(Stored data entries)
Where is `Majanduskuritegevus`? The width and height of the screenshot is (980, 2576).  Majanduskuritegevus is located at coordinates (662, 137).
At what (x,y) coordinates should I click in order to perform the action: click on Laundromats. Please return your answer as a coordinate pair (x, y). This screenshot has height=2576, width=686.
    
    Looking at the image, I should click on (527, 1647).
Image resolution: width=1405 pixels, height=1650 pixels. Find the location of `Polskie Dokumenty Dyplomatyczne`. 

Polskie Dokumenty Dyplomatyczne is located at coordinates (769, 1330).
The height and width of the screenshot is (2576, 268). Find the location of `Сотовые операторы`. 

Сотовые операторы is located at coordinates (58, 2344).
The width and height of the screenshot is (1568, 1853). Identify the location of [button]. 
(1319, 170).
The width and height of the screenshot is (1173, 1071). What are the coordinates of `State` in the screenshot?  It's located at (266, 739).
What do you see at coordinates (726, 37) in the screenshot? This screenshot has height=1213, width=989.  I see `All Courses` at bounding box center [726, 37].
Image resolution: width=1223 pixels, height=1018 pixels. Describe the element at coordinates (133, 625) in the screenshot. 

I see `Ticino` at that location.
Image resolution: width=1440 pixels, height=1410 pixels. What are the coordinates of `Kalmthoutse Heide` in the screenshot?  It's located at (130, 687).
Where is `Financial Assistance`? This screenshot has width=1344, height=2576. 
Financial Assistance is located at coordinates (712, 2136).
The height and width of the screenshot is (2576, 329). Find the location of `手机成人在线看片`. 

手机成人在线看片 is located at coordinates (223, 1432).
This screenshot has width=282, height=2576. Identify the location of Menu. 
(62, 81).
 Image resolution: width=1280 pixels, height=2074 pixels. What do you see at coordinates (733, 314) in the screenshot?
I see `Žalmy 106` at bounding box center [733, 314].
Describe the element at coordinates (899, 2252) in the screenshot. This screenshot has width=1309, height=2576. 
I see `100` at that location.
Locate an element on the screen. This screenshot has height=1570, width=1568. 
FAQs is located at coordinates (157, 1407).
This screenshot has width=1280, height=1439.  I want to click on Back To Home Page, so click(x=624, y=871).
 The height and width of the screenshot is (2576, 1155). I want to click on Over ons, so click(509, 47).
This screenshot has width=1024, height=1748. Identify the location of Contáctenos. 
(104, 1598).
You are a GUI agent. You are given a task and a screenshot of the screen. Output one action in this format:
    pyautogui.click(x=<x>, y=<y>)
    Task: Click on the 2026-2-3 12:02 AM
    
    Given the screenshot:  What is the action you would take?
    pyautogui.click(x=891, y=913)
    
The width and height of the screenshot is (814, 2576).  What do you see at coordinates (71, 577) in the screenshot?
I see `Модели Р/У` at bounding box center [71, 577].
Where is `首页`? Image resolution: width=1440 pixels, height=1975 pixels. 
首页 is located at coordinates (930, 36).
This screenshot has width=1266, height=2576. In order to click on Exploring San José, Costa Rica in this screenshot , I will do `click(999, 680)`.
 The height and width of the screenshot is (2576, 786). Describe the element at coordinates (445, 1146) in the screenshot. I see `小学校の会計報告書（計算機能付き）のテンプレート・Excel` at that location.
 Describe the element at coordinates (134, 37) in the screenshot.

Exercise objective: Retyping the data above exactly and in full is the task.

Answer section:
Where is `Majanduskuritegevus`? The width and height of the screenshot is (980, 2576).  Majanduskuritegevus is located at coordinates (662, 137).
At what (x,y) coordinates should I click in order to perform the action: click on Laundromats. Please return your answer as a coordinate pair (x, y). This screenshot has height=2576, width=686.
    
    Looking at the image, I should click on (527, 1647).
Image resolution: width=1405 pixels, height=1650 pixels. Find the location of `Polskie Dokumenty Dyplomatyczne`. 

Polskie Dokumenty Dyplomatyczne is located at coordinates (769, 1330).
The height and width of the screenshot is (2576, 268). Find the location of `Сотовые операторы`. 

Сотовые операторы is located at coordinates (58, 2344).
The width and height of the screenshot is (1568, 1853). Identify the location of [button]. 
(1319, 170).
The width and height of the screenshot is (1173, 1071). What are the coordinates of `State` in the screenshot?  It's located at (266, 739).
What do you see at coordinates (726, 37) in the screenshot? This screenshot has height=1213, width=989.  I see `All Courses` at bounding box center [726, 37].
Image resolution: width=1223 pixels, height=1018 pixels. Describe the element at coordinates (133, 625) in the screenshot. 

I see `Ticino` at that location.
Image resolution: width=1440 pixels, height=1410 pixels. What are the coordinates of `Kalmthoutse Heide` in the screenshot?  It's located at (130, 687).
Where is `Financial Assistance`? This screenshot has width=1344, height=2576. 
Financial Assistance is located at coordinates (712, 2136).
The height and width of the screenshot is (2576, 329). Find the location of `手机成人在线看片`. 

手机成人在线看片 is located at coordinates (223, 1432).
This screenshot has width=282, height=2576. Identify the location of Menu. 
(62, 81).
 Image resolution: width=1280 pixels, height=2074 pixels. What do you see at coordinates (733, 314) in the screenshot?
I see `Žalmy 106` at bounding box center [733, 314].
Describe the element at coordinates (899, 2252) in the screenshot. This screenshot has width=1309, height=2576. 
I see `100` at that location.
Locate an element on the screen. This screenshot has height=1570, width=1568. 
FAQs is located at coordinates (157, 1407).
This screenshot has width=1280, height=1439.  I want to click on Back To Home Page, so click(x=624, y=871).
 The height and width of the screenshot is (2576, 1155). I want to click on Over ons, so click(509, 47).
This screenshot has width=1024, height=1748. Identify the location of Contáctenos. 
(104, 1598).
You are a GUI agent. You are given a task and a screenshot of the screen. Output one action in this format:
    pyautogui.click(x=<x>, y=<y>)
    Task: Click on the 2026-2-3 12:02 AM
    
    Given the screenshot:  What is the action you would take?
    pyautogui.click(x=891, y=913)
    
The width and height of the screenshot is (814, 2576).  What do you see at coordinates (71, 577) in the screenshot?
I see `Модели Р/У` at bounding box center [71, 577].
Where is `首页`? Image resolution: width=1440 pixels, height=1975 pixels. 
首页 is located at coordinates (930, 36).
This screenshot has width=1266, height=2576. In order to click on Exploring San José, Costa Rica in this screenshot , I will do `click(999, 680)`.
 The height and width of the screenshot is (2576, 786). Describe the element at coordinates (445, 1146) in the screenshot. I see `小学校の会計報告書（計算機能付き）のテンプレート・Excel` at that location.
 Describe the element at coordinates (134, 37) in the screenshot.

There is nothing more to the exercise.